Requirement:
Every record below should be written out exactly; pictures stay out.

Records to process:
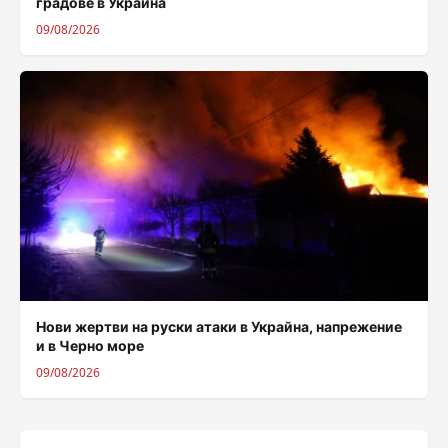
градове в Украйна
09/08/2026
Нови жертви на руски атаки в Украйна, напрежение
и в Черно море
09/08/2026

Answer box:
градове в Украйна
09/08/2026
Нови жертви на руски атаки в Украйна, напрежение
и в Черно море
09/08/2026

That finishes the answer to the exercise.